=== Assignment ===
Transcribe only the lines of the listing below from the one holding "よくある質問 (618, 504)" through the one holding "Pragmatik (170, 1692)", inclusive, without any change.

=== Raw data ===
● ● ● ● ●

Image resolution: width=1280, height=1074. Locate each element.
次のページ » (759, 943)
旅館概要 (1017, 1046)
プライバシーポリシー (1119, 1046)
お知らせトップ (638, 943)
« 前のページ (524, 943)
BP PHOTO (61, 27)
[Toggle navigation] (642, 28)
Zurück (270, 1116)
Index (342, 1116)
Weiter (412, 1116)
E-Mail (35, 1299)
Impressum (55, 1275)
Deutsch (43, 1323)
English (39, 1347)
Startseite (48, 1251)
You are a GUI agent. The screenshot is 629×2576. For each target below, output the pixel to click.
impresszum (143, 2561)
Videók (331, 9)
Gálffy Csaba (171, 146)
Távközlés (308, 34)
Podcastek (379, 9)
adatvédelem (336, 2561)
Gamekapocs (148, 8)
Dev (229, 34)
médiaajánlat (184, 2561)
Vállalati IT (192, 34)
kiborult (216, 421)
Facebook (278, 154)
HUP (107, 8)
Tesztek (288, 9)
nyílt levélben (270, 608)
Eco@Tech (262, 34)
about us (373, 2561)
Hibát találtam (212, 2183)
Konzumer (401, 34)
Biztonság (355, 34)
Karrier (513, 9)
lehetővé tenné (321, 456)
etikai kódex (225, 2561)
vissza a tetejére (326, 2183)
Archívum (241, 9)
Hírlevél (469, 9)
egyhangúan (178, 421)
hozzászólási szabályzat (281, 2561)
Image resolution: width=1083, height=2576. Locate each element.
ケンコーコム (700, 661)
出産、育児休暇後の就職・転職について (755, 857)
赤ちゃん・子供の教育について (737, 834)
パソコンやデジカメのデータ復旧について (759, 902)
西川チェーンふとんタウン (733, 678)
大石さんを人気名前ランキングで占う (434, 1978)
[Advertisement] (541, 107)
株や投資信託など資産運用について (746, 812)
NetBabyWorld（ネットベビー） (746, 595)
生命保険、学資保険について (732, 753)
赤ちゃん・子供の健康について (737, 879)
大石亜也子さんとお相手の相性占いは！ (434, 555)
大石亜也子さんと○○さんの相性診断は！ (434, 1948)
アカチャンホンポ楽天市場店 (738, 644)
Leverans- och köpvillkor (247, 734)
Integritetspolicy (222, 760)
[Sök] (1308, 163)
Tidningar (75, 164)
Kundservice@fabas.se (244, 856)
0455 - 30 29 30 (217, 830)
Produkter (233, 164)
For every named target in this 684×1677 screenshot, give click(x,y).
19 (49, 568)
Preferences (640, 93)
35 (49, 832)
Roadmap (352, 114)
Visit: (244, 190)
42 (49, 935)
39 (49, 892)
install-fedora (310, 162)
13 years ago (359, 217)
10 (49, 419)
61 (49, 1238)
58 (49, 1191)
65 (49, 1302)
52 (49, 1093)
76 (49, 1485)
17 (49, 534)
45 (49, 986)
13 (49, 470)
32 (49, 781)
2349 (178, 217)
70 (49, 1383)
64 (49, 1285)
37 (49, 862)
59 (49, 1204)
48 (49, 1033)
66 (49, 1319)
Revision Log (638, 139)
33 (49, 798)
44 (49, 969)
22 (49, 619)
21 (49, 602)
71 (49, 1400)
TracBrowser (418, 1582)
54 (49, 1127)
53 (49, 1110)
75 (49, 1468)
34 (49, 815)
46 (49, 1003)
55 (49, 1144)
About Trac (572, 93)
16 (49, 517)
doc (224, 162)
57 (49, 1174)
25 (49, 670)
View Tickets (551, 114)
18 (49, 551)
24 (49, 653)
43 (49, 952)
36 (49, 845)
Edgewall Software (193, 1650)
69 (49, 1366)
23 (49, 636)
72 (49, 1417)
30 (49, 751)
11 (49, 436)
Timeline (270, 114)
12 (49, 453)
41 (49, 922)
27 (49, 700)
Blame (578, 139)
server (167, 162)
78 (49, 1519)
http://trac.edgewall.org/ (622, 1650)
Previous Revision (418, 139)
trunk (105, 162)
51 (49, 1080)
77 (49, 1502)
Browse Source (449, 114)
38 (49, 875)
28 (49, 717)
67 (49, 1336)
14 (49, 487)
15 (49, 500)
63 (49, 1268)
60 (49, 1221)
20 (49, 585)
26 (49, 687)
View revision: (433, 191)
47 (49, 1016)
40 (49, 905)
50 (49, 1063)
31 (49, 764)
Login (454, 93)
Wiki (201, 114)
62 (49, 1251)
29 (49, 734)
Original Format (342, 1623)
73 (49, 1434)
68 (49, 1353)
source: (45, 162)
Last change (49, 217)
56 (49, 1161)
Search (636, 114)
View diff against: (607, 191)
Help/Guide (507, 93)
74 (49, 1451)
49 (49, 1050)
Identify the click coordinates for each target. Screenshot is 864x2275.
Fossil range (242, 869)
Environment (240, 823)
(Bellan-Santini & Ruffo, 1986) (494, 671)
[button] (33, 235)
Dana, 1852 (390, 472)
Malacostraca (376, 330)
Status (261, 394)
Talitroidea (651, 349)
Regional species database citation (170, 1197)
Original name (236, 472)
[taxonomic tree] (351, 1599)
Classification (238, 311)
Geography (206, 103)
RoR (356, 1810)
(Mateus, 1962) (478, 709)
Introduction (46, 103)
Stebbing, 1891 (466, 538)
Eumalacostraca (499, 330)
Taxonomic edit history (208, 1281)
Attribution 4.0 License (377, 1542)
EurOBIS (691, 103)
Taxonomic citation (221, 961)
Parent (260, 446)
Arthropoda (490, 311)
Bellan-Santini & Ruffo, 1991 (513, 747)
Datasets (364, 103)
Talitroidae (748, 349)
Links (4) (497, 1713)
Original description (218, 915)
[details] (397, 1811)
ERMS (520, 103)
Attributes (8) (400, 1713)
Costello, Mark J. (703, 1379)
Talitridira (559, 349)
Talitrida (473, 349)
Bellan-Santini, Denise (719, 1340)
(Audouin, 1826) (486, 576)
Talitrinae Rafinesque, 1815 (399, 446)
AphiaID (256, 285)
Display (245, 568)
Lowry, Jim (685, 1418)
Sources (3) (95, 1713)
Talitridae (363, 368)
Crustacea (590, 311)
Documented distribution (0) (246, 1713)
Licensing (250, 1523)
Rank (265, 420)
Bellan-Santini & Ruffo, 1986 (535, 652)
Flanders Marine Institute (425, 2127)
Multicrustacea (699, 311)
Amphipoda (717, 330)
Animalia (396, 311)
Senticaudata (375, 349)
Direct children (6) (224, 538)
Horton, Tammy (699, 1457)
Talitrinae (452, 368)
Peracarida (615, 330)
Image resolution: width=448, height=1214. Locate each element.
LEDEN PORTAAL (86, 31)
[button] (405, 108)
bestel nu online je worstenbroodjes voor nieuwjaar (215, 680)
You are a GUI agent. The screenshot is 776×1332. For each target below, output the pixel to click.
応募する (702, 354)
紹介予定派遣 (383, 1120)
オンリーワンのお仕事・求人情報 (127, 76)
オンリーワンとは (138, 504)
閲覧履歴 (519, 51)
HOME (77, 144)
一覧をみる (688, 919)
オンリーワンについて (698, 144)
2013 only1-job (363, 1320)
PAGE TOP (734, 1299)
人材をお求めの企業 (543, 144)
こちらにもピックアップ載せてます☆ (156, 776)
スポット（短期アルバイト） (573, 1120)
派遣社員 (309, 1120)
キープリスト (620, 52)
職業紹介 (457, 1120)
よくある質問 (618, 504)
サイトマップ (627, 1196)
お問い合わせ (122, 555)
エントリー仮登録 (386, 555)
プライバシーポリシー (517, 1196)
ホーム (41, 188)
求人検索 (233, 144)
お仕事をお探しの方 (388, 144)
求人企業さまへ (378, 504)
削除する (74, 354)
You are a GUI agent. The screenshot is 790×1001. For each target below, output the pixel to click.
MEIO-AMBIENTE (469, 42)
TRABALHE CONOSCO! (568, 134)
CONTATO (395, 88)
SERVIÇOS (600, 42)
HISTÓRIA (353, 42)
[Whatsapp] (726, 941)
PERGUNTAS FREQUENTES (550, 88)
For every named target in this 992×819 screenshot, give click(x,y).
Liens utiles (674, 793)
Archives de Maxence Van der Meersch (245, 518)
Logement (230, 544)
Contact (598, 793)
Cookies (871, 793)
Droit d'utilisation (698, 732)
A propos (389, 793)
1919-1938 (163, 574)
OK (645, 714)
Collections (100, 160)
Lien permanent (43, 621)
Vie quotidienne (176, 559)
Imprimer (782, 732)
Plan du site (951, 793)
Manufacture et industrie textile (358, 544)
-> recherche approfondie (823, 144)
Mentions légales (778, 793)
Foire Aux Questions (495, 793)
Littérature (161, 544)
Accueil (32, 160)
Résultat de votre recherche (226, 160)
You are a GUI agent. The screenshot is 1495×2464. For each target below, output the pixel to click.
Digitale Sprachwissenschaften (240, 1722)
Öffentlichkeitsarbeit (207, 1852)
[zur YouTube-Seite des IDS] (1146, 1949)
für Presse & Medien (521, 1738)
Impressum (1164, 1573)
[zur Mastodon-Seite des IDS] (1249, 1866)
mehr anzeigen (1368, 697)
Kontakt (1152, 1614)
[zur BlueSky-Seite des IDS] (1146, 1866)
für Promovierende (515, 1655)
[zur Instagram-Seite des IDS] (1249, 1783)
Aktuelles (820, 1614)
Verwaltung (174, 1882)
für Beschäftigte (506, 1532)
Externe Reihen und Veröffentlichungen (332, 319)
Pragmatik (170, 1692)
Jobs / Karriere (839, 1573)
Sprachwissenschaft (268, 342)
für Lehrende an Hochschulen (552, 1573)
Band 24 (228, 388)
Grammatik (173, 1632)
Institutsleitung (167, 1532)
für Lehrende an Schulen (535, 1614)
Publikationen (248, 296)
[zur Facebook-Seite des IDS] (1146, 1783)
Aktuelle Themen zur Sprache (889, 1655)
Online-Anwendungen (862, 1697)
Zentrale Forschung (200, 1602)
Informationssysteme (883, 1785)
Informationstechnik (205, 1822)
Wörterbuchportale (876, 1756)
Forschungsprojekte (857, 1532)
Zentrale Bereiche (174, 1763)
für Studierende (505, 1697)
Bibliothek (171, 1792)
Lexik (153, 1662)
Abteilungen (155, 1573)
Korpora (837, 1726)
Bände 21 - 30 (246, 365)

● ● ● ● ●

=== Reply to the exercise ===
よくある質問 (618, 504)
サイトマップ (627, 1196)
お問い合わせ (122, 555)
エントリー仮登録 (386, 555)
プライバシーポリシー (517, 1196)
ホーム (41, 188)
求人検索 (233, 144)
お仕事をお探しの方 (388, 144)
求人企業さまへ (378, 504)
削除する (74, 354)
You are a GUI agent. The screenshot is 790×1001. For each target below, output the pixel to click.
MEIO-AMBIENTE (469, 42)
TRABALHE CONOSCO! (568, 134)
CONTATO (395, 88)
SERVIÇOS (600, 42)
HISTÓRIA (353, 42)
[Whatsapp] (726, 941)
PERGUNTAS FREQUENTES (550, 88)
For every named target in this 992×819 screenshot, give click(x,y).
Liens utiles (674, 793)
Archives de Maxence Van der Meersch (245, 518)
Logement (230, 544)
Contact (598, 793)
Cookies (871, 793)
Droit d'utilisation (698, 732)
A propos (389, 793)
1919-1938 (163, 574)
OK (645, 714)
Collections (100, 160)
Lien permanent (43, 621)
Vie quotidienne (176, 559)
Imprimer (782, 732)
Plan du site (951, 793)
Manufacture et industrie textile (358, 544)
-> recherche approfondie (823, 144)
Mentions légales (778, 793)
Foire Aux Questions (495, 793)
Littérature (161, 544)
Accueil (32, 160)
Résultat de votre recherche (226, 160)
You are a GUI agent. The screenshot is 1495×2464. For each target below, output the pixel to click.
Digitale Sprachwissenschaften (240, 1722)
Öffentlichkeitsarbeit (207, 1852)
[zur YouTube-Seite des IDS] (1146, 1949)
für Presse & Medien (521, 1738)
Impressum (1164, 1573)
[zur Mastodon-Seite des IDS] (1249, 1866)
mehr anzeigen (1368, 697)
Kontakt (1152, 1614)
[zur BlueSky-Seite des IDS] (1146, 1866)
für Promovierende (515, 1655)
[zur Instagram-Seite des IDS] (1249, 1783)
Aktuelles (820, 1614)
Verwaltung (174, 1882)
für Beschäftigte (506, 1532)
Externe Reihen und Veröffentlichungen (332, 319)
Pragmatik (170, 1692)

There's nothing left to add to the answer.